Although Men’s Health does include urology based health problems such as benign or malignant prostate disease and erectile problems, it is about much more than just physical fitness, physique and urology.
The mention of “Men’s Health” for many people brings to mind images of washboard abs, bulging biceps and bedroom tips on keeping partners happy! Others (often in an older age group) think of Men’s health as pertaining to difficulties with bladder emptying, prostate cancer and erectile dysfunction. It would be nice to think we can all achieve the physique that usually adorns the magazine of the above name, and although Men’s Health does include urology based health problems such as benign or malignant prostate disease and erectile problems, it is about much more than just physical fitness, physique and urology.
We are lucky enough in Australia to have among the highest life expectancy in the world and we are lucky to live at a time when life expectancy is higher than at any other time in history.
However, since records began in the late 19th century, women have enjoyed longer life expectancy than men and in 2013 the difference was a whopping 4 years (1)! What’s more, Australians don’t enjoy universally high life expectancy, as those outside our cities and in particular Aboriginal and Torres Straight Islanders, have significantly lower life expectancy due to poorer overall health.

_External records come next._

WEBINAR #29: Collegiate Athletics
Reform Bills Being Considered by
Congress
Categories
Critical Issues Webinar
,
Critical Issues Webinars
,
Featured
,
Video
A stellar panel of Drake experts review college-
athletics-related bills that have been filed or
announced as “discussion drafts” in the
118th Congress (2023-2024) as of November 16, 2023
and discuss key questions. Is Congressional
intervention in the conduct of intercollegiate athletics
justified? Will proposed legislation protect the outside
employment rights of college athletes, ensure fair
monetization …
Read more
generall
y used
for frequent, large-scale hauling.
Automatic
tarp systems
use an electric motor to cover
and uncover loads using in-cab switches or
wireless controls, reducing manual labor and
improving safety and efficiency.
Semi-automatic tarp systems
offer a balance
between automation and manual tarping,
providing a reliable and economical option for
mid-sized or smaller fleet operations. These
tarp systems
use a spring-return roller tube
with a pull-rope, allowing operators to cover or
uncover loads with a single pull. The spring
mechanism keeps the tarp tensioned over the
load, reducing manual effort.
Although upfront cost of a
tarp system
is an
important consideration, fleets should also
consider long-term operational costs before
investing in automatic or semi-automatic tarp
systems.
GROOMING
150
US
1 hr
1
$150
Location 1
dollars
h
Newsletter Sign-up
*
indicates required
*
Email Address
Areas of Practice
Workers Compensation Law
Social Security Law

The reasons for this are many and complex, but it is worth considering some of the underlying causes of this gender differential as well as some of the imbalances in the delivery of medical care to men and women. As a cancer specialist, I have a particular interest in the differences in incidence and mortality of various cancers between men and women. Whilst women are not at risk of prostate cancer(!), more men are diagnosed with and more men die from prostate cancer each year than women from breast cancer. In fact, men are more likely to be diagnosed with or die from just about every non-gender specific cancer as well. Overall, 1 in every 2 men will be diagnosed with some form of cancer before the age of 85, compared to 1 in 3 women (1).

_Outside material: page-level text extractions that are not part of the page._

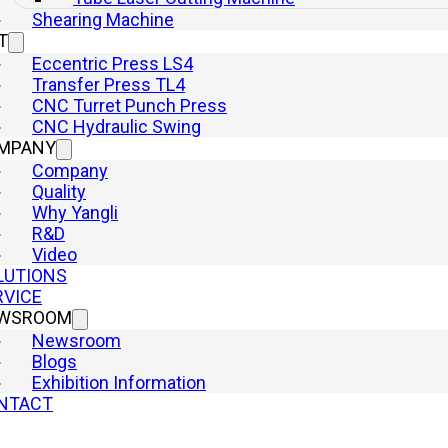
Shearing Machine
Press Brake
T
Hydraulic Presses
Eccentric Press LS4
Punch Press
Transfer Press TL4
Laser Cutting Machine
CNC Turret Punch Press
Shearing Machine
CNC Hydraulic Swing
Quick Links
MPANY
Home
Company
Machine
Quality
Why Yangli
Company
R&D
Why Yangli
Video
Solutions
LUTIONS
Service
RVICE
Newsroom
WSROOM
Contact
Newsroom
Blogs
Exhibition Information
NTACT
yright © 2026 YangLi Group Corporation Ltd. All rights reserved.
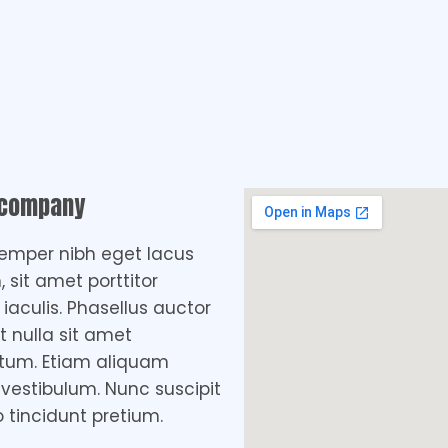
 company
emper nibh eget lacus
, sit amet porttitor
aculis. Phasellus auctor
t nulla sit amet
tum. Etiam aliquam
 vestibulum. Nunc suscipit
o tincidunt pretium.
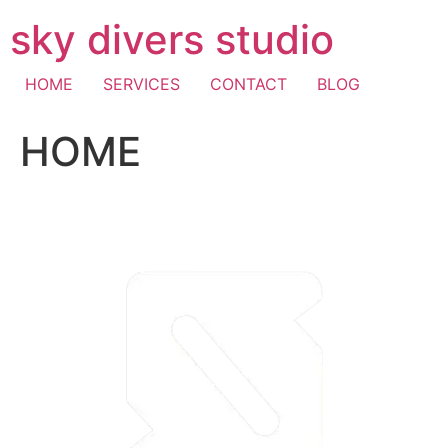
Skip
sky divers studio
to
content
HOME
SERVICES
CONTACT
BLOG
HOME
visa fast withdrawal casino
casino mastercard
pay with
mobile casino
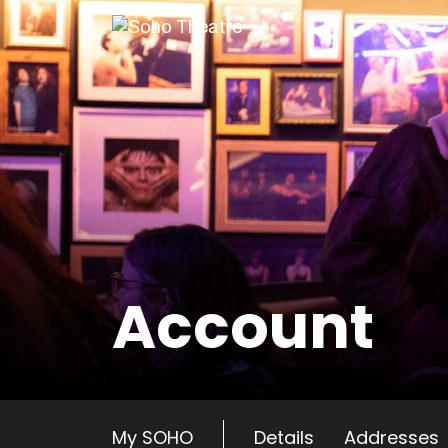
Skip
to
content
Account
My SOHO
Details
Addresses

But the higher rates of cancer are not the only contributing factor, as men are more likely to suffer from heart disease, lung disease and are more likely to be diagnosed with chronic medical conditions such as diabetes and high blood pressure (1). Although the gap is narrowing, men are still more likely to smoke and drink to excess than women (2). Men are also more likely to engage in risky behaviour and the vast majority of workplace injuries and deaths occur to men(2).
Although even my two year old daughter can identify the external differences between men and women (“You have a penis Daddy and I have a ‘gina!”), there are fundamental differences between men and women on the inside that contribute to gender health imbalances. Whilst being overweight is a health risk for both men and women, men carry excess weight differently to women and this appears to increase the health risks for overweight men. When I operate on patients with kidney cancer, I find the differences in fat distribution quite striking. Women carry most of their excess weight in the subcutaneous tissue (just below the skin), whereas men tend to carry their excess weight around their internal organs, including the kidney. This is profoundly unhealthy and increases the risk of many chronic illnesses such as diabetes and heart disease.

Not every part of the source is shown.